In each of the past two games, the Bucs melted the final minutes of the clock while sitting on a slim lead by using Blount to pound with 16 Power. Up 16-13 against the Falcons on Sept. 25 with 3:24 left, they ran the play five consecutive times. Up 24-17 against the Colts on Monday with 2:26 left, they ran it on three consecutive plays.
Against Indianapolis, Blount rushed 25 times for 127 yards, including 35 yards for the winning touchdown with 3:15 left.
Most of Blount's yards come after he has been hit. According to the website Pro Football Focus, which analyzes player performances, 73.4 percent of Blount's 1,007 yards as a rookie last season came after a defender made contact. His average of 3.7 yards per carry was first among players with at least 200 carries.
This season he is eighth with 106 yards after contact, an average of 2.5 yards. Among his 294 total yards, 36.1 percent have come after contact.
"I never even knew they kept that as a stat," Blount said. "I know they have yards after contact, but I thought they kept that on Madden (the NFL video game). … I heard I led the league in broken tackles, yards after contact. I hear something new every day."
Blount's improvement is not lost on teammates. A year ago at Atlanta, he failed to follow his blocking on a late fourth-and-1 play. It cost the Bucs the game — they lost 27-21 — and maybe a playoff spot.
While at Oregon, Blount relied more on his instincts in coach Chip Kelly's spread offense.
"The biggest thing is he's accepting his coaching," Bucs center Jeff Faine said. "He's not just running off of instinct. When you're in college, a lot of times the coaches will let that athlete be an athlete. This is a little different game.
"You can't coach, you can't teach and you can't learn yards after contact. That part is all him, and it's probably one of the biggest reasons we've been successful with our running game (11th in the league averaging 117 yards per game). There have been a bunch of times when he's been hit after gaining 3 yards and made it into a 7-yard run. That's a huge asset for us."

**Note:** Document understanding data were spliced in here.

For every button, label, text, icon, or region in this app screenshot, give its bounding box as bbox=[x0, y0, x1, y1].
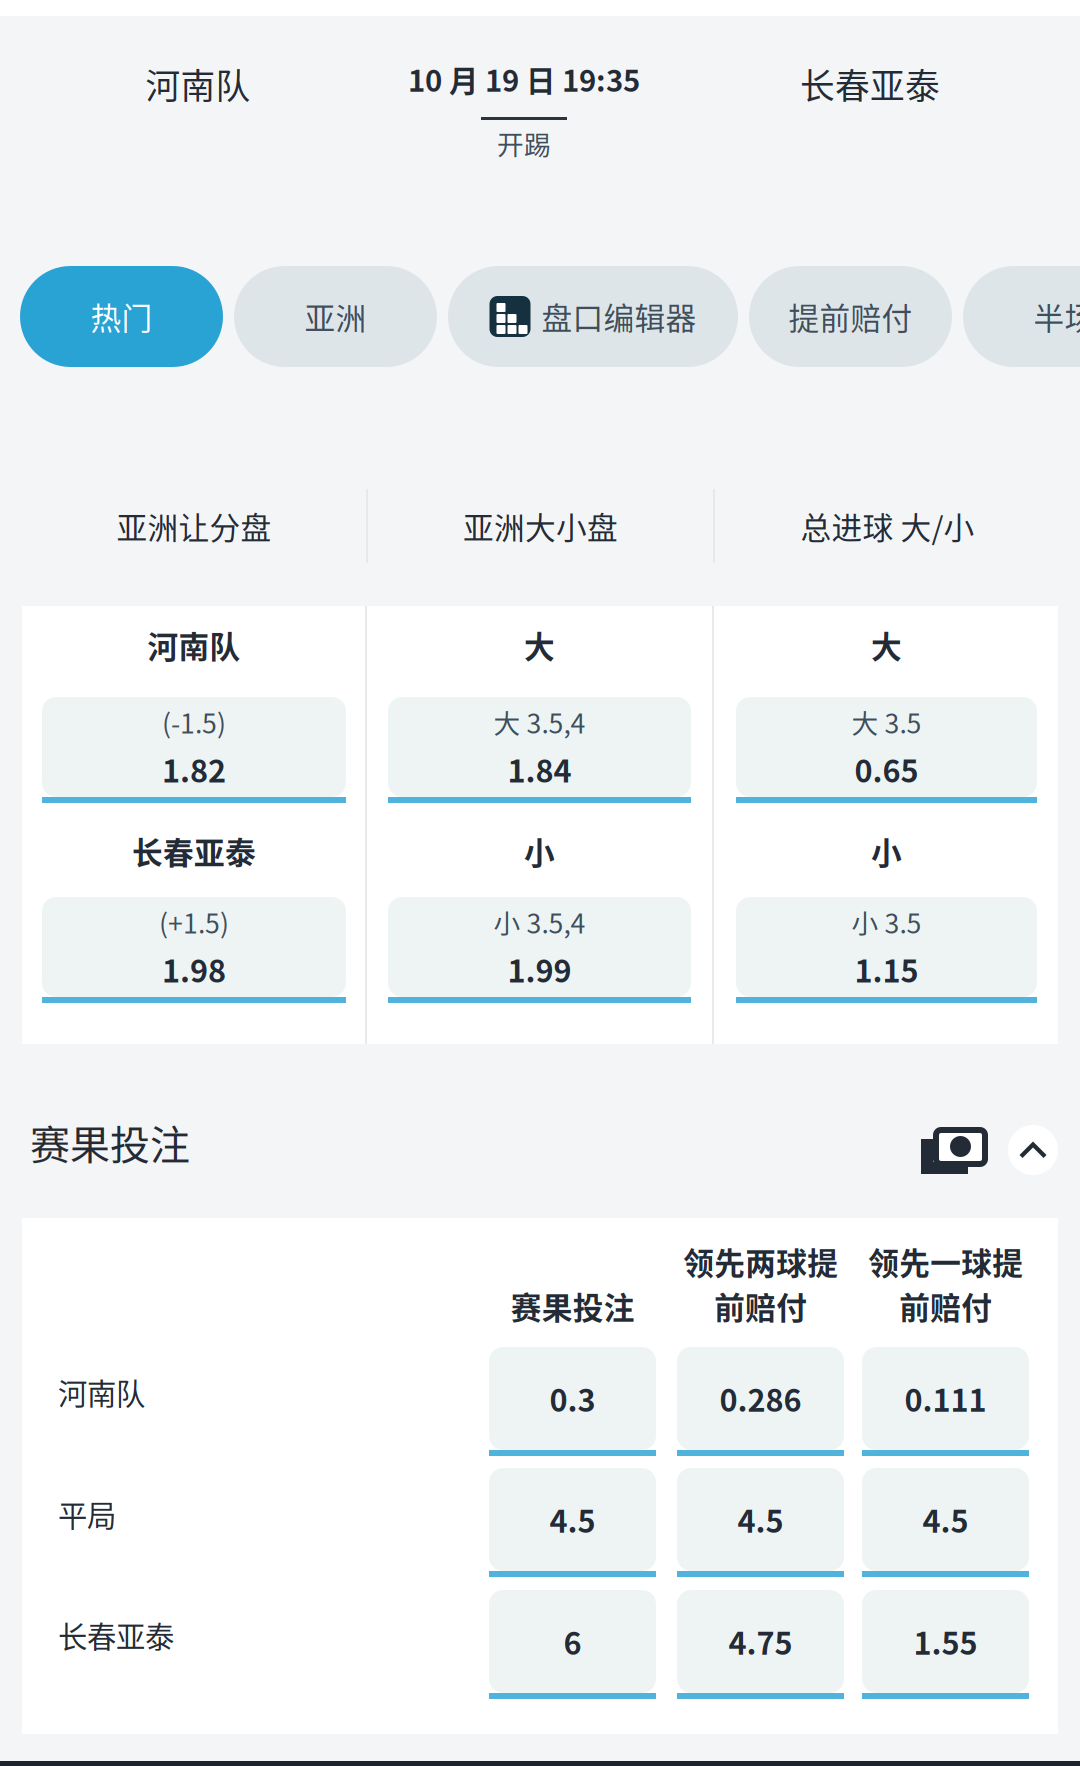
staticText: 赛果投注 bbox=[510, 1284, 634, 1328]
staticText: 4.5 bbox=[922, 1497, 968, 1542]
staticText: 领先一球提 前赔付 bbox=[868, 1239, 1023, 1328]
staticText: 亚洲让分盘 bbox=[116, 504, 272, 548]
button[interactable]: 提前结算 bbox=[921, 1127, 988, 1174]
staticText: 小 bbox=[524, 829, 555, 873]
button[interactable]: (-1.5) bbox=[42, 697, 346, 803]
staticText: 热门 bbox=[90, 294, 152, 339]
button[interactable]: 0.111 bbox=[862, 1347, 1029, 1456]
staticText: 10 月 19 日 19:35 bbox=[408, 58, 640, 100]
staticText: 盘口编辑器 bbox=[542, 294, 696, 339]
button[interactable]: 6 bbox=[489, 1590, 656, 1699]
staticText: 1.84 bbox=[508, 747, 572, 791]
button[interactable]: 热门 bbox=[20, 266, 223, 367]
staticText: 大 3.5 bbox=[852, 703, 922, 741]
staticText: 4.5 bbox=[550, 1497, 596, 1542]
button[interactable]: 提前赔付 bbox=[749, 266, 952, 367]
staticText: 平局 bbox=[58, 1493, 116, 1535]
staticText: 提前赔付 bbox=[788, 294, 912, 339]
staticText: 长春亚泰 bbox=[800, 59, 940, 109]
staticText: 6 bbox=[564, 1619, 582, 1664]
button[interactable]: 小 3.5 bbox=[736, 897, 1037, 1003]
staticText: 0.286 bbox=[720, 1376, 802, 1421]
button[interactable]: 亚洲 bbox=[234, 266, 437, 367]
staticText: 1.55 bbox=[914, 1619, 978, 1664]
button[interactable]: 4.5 bbox=[677, 1468, 844, 1577]
staticText: 小 3.5 bbox=[852, 903, 922, 941]
staticText: 亚洲 bbox=[304, 294, 366, 339]
staticText: 4.75 bbox=[728, 1619, 792, 1664]
staticText: 河南队 bbox=[58, 1371, 145, 1413]
staticText: 领先两球提 前赔付 bbox=[683, 1239, 838, 1328]
button[interactable]: 4.5 bbox=[862, 1468, 1029, 1577]
staticText: 0.111 bbox=[904, 1376, 986, 1421]
staticText: 大 3.5,4 bbox=[494, 703, 586, 741]
button[interactable]: 大 3.5,4 bbox=[388, 697, 691, 803]
staticText: 赛果投注 bbox=[30, 1113, 190, 1171]
staticText: 1.82 bbox=[162, 747, 226, 791]
staticText: 长春亚泰 bbox=[132, 829, 256, 873]
staticText: 总进球 大/小 bbox=[800, 504, 974, 548]
staticText: 0.3 bbox=[550, 1376, 596, 1421]
staticText: 河南队 bbox=[146, 59, 250, 109]
staticText: 大 bbox=[871, 623, 902, 667]
button[interactable]: (+1.5) bbox=[42, 897, 346, 1003]
staticText: 小 bbox=[871, 829, 902, 873]
staticText: 大 bbox=[524, 623, 555, 667]
staticText: 0.65 bbox=[854, 747, 918, 791]
staticText: 河南队 bbox=[148, 623, 240, 667]
button[interactable]: 0.3 bbox=[489, 1347, 656, 1456]
button[interactable]: 4.75 bbox=[677, 1590, 844, 1699]
staticText: 1.98 bbox=[162, 947, 226, 991]
button[interactable]: 大 3.5 bbox=[736, 697, 1037, 803]
button[interactable]: 0.286 bbox=[677, 1347, 844, 1456]
button[interactable]: 4.5 bbox=[489, 1468, 656, 1577]
button[interactable]: 收起 bbox=[1008, 1125, 1058, 1175]
staticText: 半场 bbox=[1034, 294, 1080, 339]
staticText: 小 3.5,4 bbox=[494, 903, 586, 941]
staticText: 长春亚泰 bbox=[58, 1614, 174, 1656]
button[interactable]: 半场 bbox=[963, 266, 1080, 367]
staticText: 4.5 bbox=[738, 1497, 784, 1542]
staticText: (+1.5) bbox=[159, 903, 229, 941]
button[interactable]: 小 3.5,4 bbox=[388, 897, 691, 1003]
button[interactable]: 1.55 bbox=[862, 1590, 1029, 1699]
staticText: 亚洲大小盘 bbox=[463, 504, 618, 548]
staticText: 1.15 bbox=[854, 947, 918, 991]
staticText: (-1.5) bbox=[162, 703, 226, 741]
staticText: 1.99 bbox=[508, 947, 572, 991]
button[interactable]: 盘口编辑器 bbox=[448, 266, 738, 367]
staticText: 开踢 bbox=[497, 124, 551, 162]
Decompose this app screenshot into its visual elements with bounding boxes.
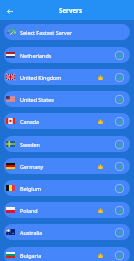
staticText: Belgium [20, 185, 42, 192]
staticText: Sweden [20, 141, 40, 148]
staticText: Canada [20, 118, 40, 125]
staticText: Servers [59, 6, 82, 14]
button[interactable]: Australia [4, 224, 130, 240]
button[interactable]: Select Fastest Server [4, 24, 130, 40]
staticText: Australia [20, 229, 43, 236]
staticText: Germany [20, 163, 44, 170]
button[interactable]: Canada [4, 113, 130, 129]
button[interactable]: Germany [4, 158, 130, 174]
button[interactable]: Back [2, 2, 18, 18]
button[interactable]: Belgium [4, 180, 130, 196]
button[interactable]: Bulgaria [4, 247, 130, 261]
button[interactable]: Netherlands [4, 47, 130, 63]
staticText: Select Fastest Server [20, 29, 72, 36]
staticText: Poland [20, 207, 38, 214]
staticText: Netherlands [20, 52, 52, 59]
button[interactable]: United States [4, 91, 130, 107]
staticText: United States [20, 96, 54, 103]
button[interactable]: United Kingdom [4, 69, 130, 85]
staticText: United Kingdom [20, 74, 62, 81]
staticText: Bulgaria [20, 252, 42, 259]
button[interactable]: Sweden [4, 136, 130, 152]
button[interactable]: Poland [4, 202, 130, 218]
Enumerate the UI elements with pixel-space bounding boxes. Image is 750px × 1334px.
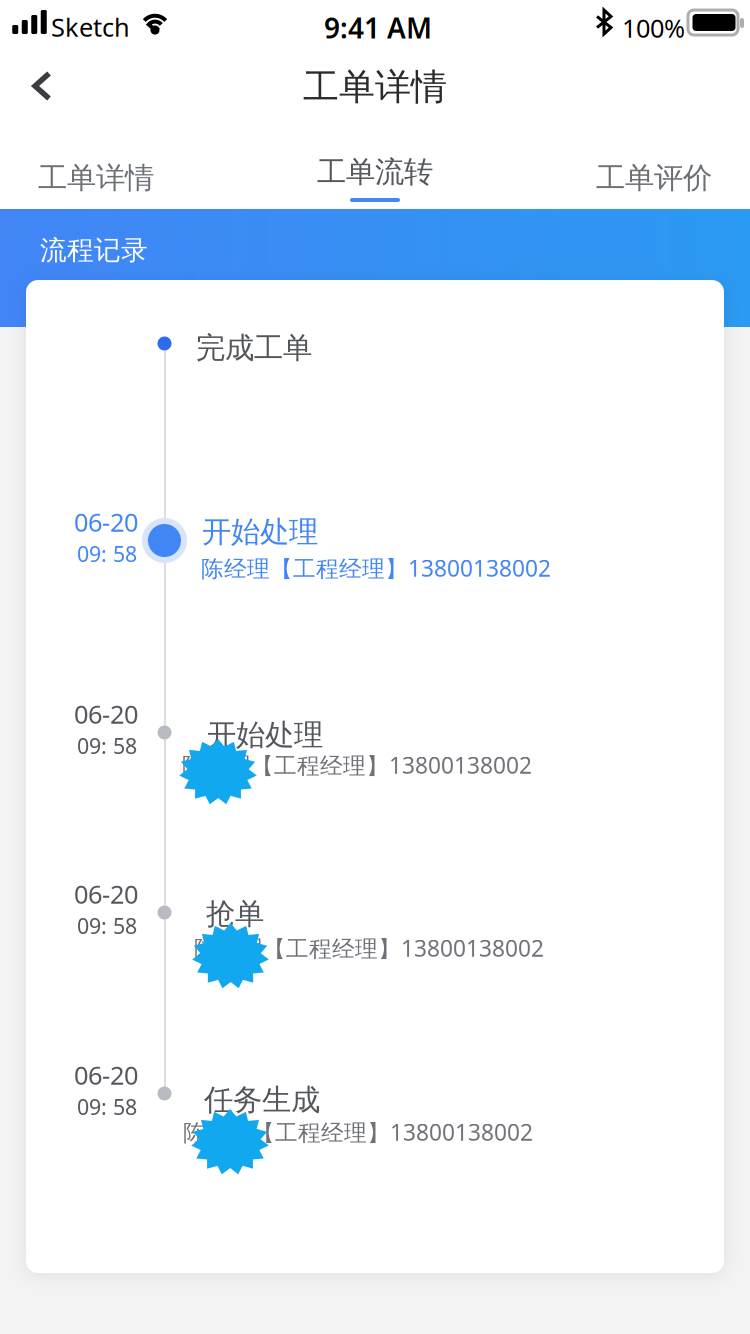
staticText: 陈经理【工程经理】13800138002 [201,553,551,583]
staticText: 06-20 [74,697,138,731]
button[interactable]: Back [0,44,84,128]
staticText: 09: 58 [77,732,137,760]
staticText: 09: 58 [77,1093,137,1121]
staticText: 09: 58 [77,540,137,568]
staticText: Sketch [51,10,130,44]
staticText: 完成工单 [196,330,312,366]
staticText: 06-20 [74,1058,138,1092]
staticText: 工单流转 [317,154,433,190]
staticText: 09: 58 [77,912,137,940]
staticText: 流程记录 [40,234,148,267]
staticText: 陈经理【工程经理】13800138002 [182,750,532,780]
staticText: 100% [622,11,685,45]
staticText: 陈经理【工程经理】13800138002 [194,933,544,963]
button[interactable]: 工单评价 [594,156,714,200]
staticText: 开始处理 [202,514,318,550]
staticText: 工单详情 [38,160,154,196]
staticText: 陈经理【工程经理】13800138002 [183,1117,533,1147]
staticText: 任务生成 [204,1082,320,1118]
staticText: 工单详情 [303,65,447,109]
staticText: 开始处理 [207,717,323,753]
staticText: 06-20 [74,505,138,539]
staticText: 9:41 AM [324,9,432,46]
button[interactable]: 工单流转 [315,150,435,206]
button[interactable]: 工单详情 [36,156,156,200]
staticText: 抢单 [206,896,264,932]
staticText: 06-20 [74,877,138,911]
staticText: 工单评价 [596,160,712,196]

Because of Blount's success, defenses must adjust. The Bucs aren't seeing as many two-deep zones in pass coverage because opponents have to commit an eighth man near the line of scrimmage in an attempt to contain Blount. That has fueled quarterback Josh Freeman's success on play-action passes.
"I said, 'Okay, bro, we've got one game on film where you really pound it and stuck with it,' " Bucs running back Earnest Graham said he told Blount. " 'I'm telling you, the next couple weeks, things are really going to open up. You're going to be able to do a lot of things.' "
Blount isn't a finished product.
At times he runs too upright and gives defenders a big target. Even though they sometimes bounce off him, coaches fear the hits will take a toll. Blount also can become a more productive receiver as he perfects route running and protection schemes.
However, he has the power running game down pat.
"He wears them down," Faine said. "Whether he knows it or not … he's making our job a lot easier."